The ‘GPT moment’ in AI robotics is upon us

It’s no secret that foundational models are revolutionizing AI in the digital world. Large language models (LLM) such as ChatGPT, LLaMA, and Bard are revolutionizing AI for language. While OpenAI’s GPT models are not the only large language models available, they have achieved the most mainstream recognition for taking text and image inputs and delivering human-like responses – even in some tasks that require complex problem solving and advanced reasoning.

The viral and widespread adoption of ChatGPT has largely shaped how society perceives this new opportunity for artificial intelligence.

The next development that will define AI for generations is robotics. Creating AI-powered robots that can learn how to interact with the physical world will improve all forms of repetitive work in sectors from logistics, transportation, and manufacturing to retail, agriculture, and even health care. It will also unlock many efficiencies in the physical world as we have seen in the digital world in the past decades.

While there is a unique set of problems to solve within robotics compared to language, there are similarities in the core foundational concepts. And some of the brightest minds in AI have made significant progress in building “GPT for robotics.”

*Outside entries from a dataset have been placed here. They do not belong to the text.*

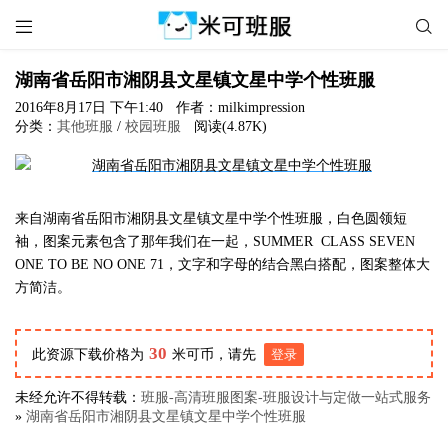


湖南省岳阳市湘阴县文星镇文星中学个性班服
2016年8月17日 下午1:40
作者：milkimpression
分类：
其他班服
/
校园班服
阅读(4.87K)
来自湖南省岳阳市湘阴县文星镇文星中学个性班服，白色圆领短
袖，图案元素包含了那年我们在一起，SUMMER CLASS SEVEN
ONE TO BE NO ONE 71，文字和字母的结合黑白搭配，图案整体大
方简洁。
30
此资源下载价格为
米可币，请先
登录
未经允许不得转载：
班服-高清班服图案-班服设计与定做一站式服务
»
湖南省岳阳市湘阴县文星镇文星中学个性班服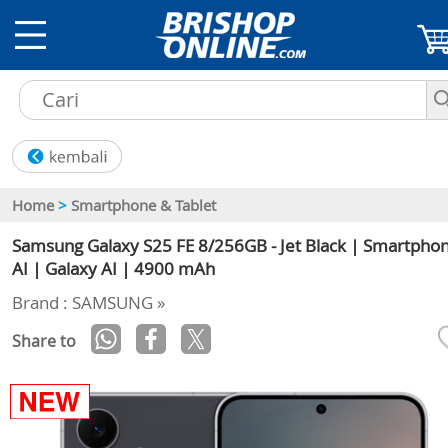
Home
>
Smartphone & Tablet
Samsung Galaxy S25 FE 8/256GB - Jet Black | Smartpho
AI | Galaxy AI | 4900 mAh
Brand : SAMSUNG »
Share to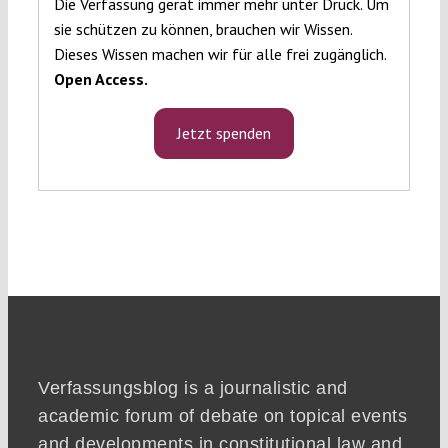
Die Verfassung gerät immer mehr unter Druck. Um
sie schützen zu können, brauchen wir Wissen.
Dieses Wissen machen wir für alle frei zugänglich.
Open Access.
Jetzt spenden
Verfassungsblog is a journalistic and
academic forum of debate on topical events
and developments in constitutional law and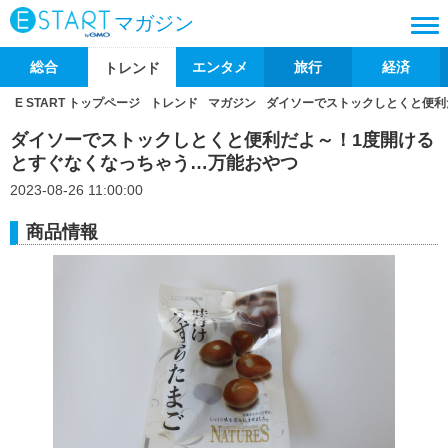
マガジン
総合
エンタメ
旅行
経済
トレンド
E START トップページ
トレンド
マガジン
ダイソーでストックしとくと便利
ダイソーでストックしとくと便利だよ～！1度開ける
とすぐなくなっちゃう…万能おやつ
2023-08-26 11:00:00
商品情報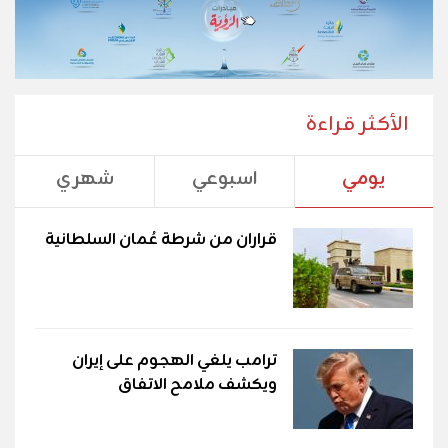
الأكثر قراءة
يومي
اسبوعي
شهري
قراران من شرطة عُمان السلطانية
ترامب يلغي الهجوم على إيران
ويكشف ملامح الاتفاق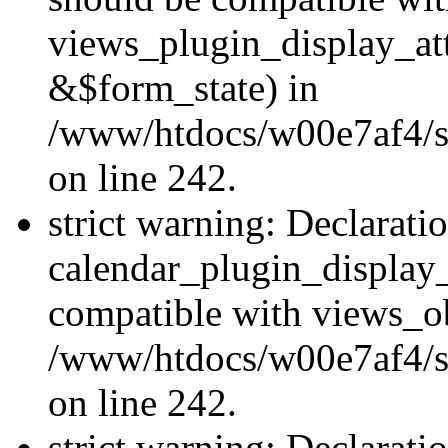
views_plugin_display_at
&$form_state) in
/www/htdocs/w00e7af4/sit
on line 242.
strict warning: Declarati
calendar_plugin_display_
compatible with views_ob
/www/htdocs/w00e7af4/sit
on line 242.
strict warning: Declarati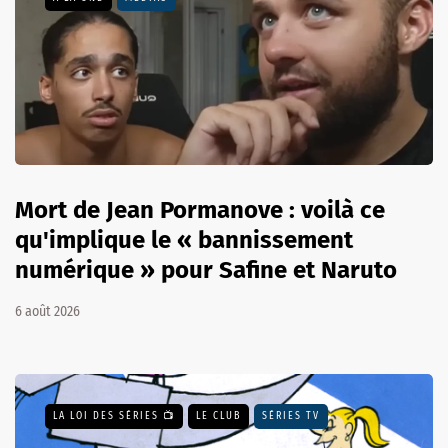
Mort de Jean Pormanove : voilà ce
qu'implique le « bannissement
numérique » pour Safine et Naruto
6 août 2026
LA LOI DES SÉRIES 📺
LE CLUB
SÉRIES TV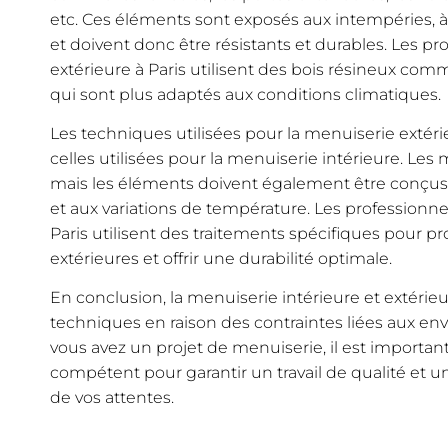
etc. Ces éléments sont exposés aux intempéries, à l
et doivent donc être résistants et durables. Les p
extérieure à Paris utilisent des bois résineux comme
qui sont plus adaptés aux conditions climatiques.
Les techniques utilisées pour la menuiserie extéri
celles utilisées pour la menuiserie intérieure. Les
mais les éléments doivent également être conçus 
et aux variations de température. Les professionne
Paris utilisent des traitements spécifiques pour pr
extérieures et offrir une durabilité optimale.
En conclusion, la menuiserie intérieure et extérieu
techniques en raison des contraintes liées aux env
vous avez un projet de menuiserie, il est importan
compétent pour garantir un travail de qualité et u
de vos attentes.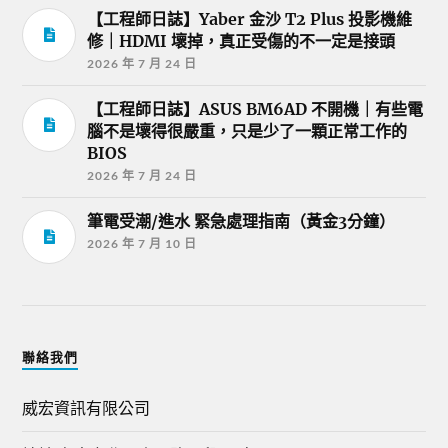
【工程師日誌】Yaber 金沙 T2 Plus 投影機維
修｜HDMI 壞掉，真正受傷的不一定是接頭
2026 年 7 月 24 日
【工程師日誌】ASUS BM6AD 不開機｜有些電
腦不是壞得很嚴重，只是少了一顆正常工作的
BIOS
2026 年 7 月 24 日
筆電受潮/進水 緊急處理指南（黃金3分鐘）
2026 年 7 月 10 日
聯絡我們
威宏資訊有限公司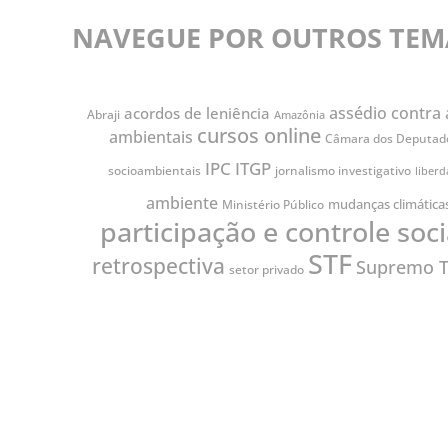
NAVEGUE POR OUTROS TEM
assédio contra 
acordos de leniência
Abraji
Amazônia
cursos online
ambientais
Câmara dos Deputad
IPC
ITGP
jornalismo investigativo
socioambientais
liber
ambiente
mudanças climática
Ministério Público
participação e controle soci
STF
retrospectiva
Supremo T
setor privado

What makes GPT successful?

To understand how the “GPT for robotics” was created, first look at the core pillars that enable the success of LLMs like the GPT.

Foundation model approach

GPT is an AI model trained on a broad, diverse dataset. Engineers used to collect data and train specific AI for a specific problem. Then they need to collect new data to solve the other. Another problem? New data again. Now, with a foundation model approach, the exact opposite is happening.

Instead of building niche AIs for each use case, one can be used by everyone. And that one general model is more successful than each special model. AI in a foundational model is better at a specific task. It can apply learnings from other tasks and generalize to new tasks better because it has learned more skills from performing well in different tasks.

Train on a large, proprietary, and high-quality dataset

To have a general AI, you first need access to a lot of different data. OpenAI captures the real-world data needed to train GPT models reasonably efficiently. GPT trains data collected from around the internet with a large and diverse dataset, including books, news articles, social media posts, code, and more.

Creating AI-powered robots that learn how to interact with the physical world will improve all forms of repetitive work.

It’s not just the size of the dataset that matters; curating high-quality, high-value data also plays a big role. GPT models achieve unprecedented performance because their high-quality data are informed by most of the tasks that users care about and the most helpful answers.

Role of reinforcement learning (RL)

OpenAI uses reinforcement learning from human feedback (RLHF) to adapt the model’s response to human preferences (ie, what a user considers useful). There must be more to pure supervised learning (SL) because SL can only approach a problem with a clear pattern or set of examples. LLMs require AI to achieve a goal without a unique, correct answer. Enter the RLHF.

RLHF allows the algorithm to work toward a goal through trial and error while a human identifies correct answers (high reward) or rejects errors (low reward). AI finds the reward function that best explains human preference and then uses RL to figure out how to get there. ChatGPT can provide responses that mirror or exceed human-level capabilities by learning from human feedback.

The next frontier in foundational models lies in robotics

The same core technology that allows GPT to see, think, and even speak also enables machines to see, think, and act. Robots powered by a foundational model can understand their physical environment, make informed decisions, and adapt their actions to changing conditions.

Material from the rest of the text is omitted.